Customer retention is one of the most common scenarios of data analysis, which is very useful for business. As a business, you would like to know how many new customers you have in each month, how many returning, and how many lost customers. Knowing these, would help you to focus on the growth plan, and bring more new customers, keep more returning customers, and reduce the number of lost customers. I have written previously about a simple way to find out which customers are new, or lost. However, in this post, I am going to share more details about some other analysis that can be useful, especially when you want to analyze the customer retention for each period (when the date is an axis of the chart).
Customer Retention Over Period
It is useful to know if a customer is new, lost or returning right now, which is what I have explained here:
However, it is even more useful to know that at which period that customer became a new, lost, or returning customer:
The visual above is doing the calculation of new, lost, and returning customers for each period.
the data model for this sample dataset is like this:
Below is a list of expressions that are useful for this analysis.
Staring Easy: This period’s Customers
Getting this period’s customers, is a simple discount count as below:
This period's customers = DISTINCTCOUNT(FactInternetSales[CustomerKey])
this is just showing how many unique customers we have in each period (active customers who made a purchase in this period)

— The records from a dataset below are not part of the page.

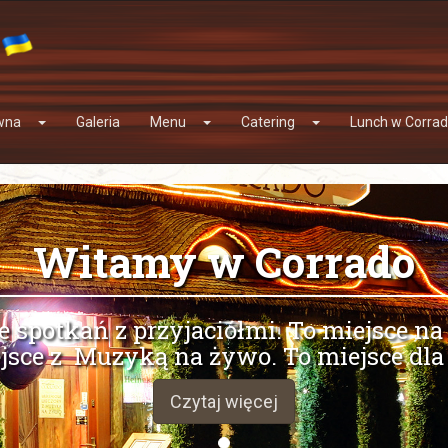
wna
Galeria
Menu
Catering
Lunch w Corra
Witamy w Corrado
e spotkań z przyjaciółmi. To miejsce na 
jsce z Muzyką na żywo. To miejsce dla 
Czytaj więcej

Running Total Customers: All Customers Until This Period
Another useful calculation for customers is to find out the total of customers from the beginning of this business until now. regardless of the fact that they are active or not. This is a running total calculation, which you can achieve either using quick measures or writing the statement like below;
Running Total Customers = var _currdate=MAX(DimDate[FullDateAlternateKey].[Date]) var _salesthisperiod=[Sales] return if(_salesthisperiod>0, CALCULATE( [This period's customers], FILTER( ALLSELECTED(DimDate[FullDateAlternateKey].[Date]), ISONORAFTER(DimDate[FullDateAlternateKey].[Date], _currdate, DESC) ) ) )
The reason for using IF statement and checking the sales value is that if there is no sales in this period, we consider it as a month that nothing yet happened (these are probably months in the future in our date table), we are not interested to do our calculation for those months.
Running Total Sales
In addition to the running total of the count of customers, it is also good to have the running total of sales. the Sales Measure itself has this calculation:
Sales = SUM(FactInternetSales[SalesAmount])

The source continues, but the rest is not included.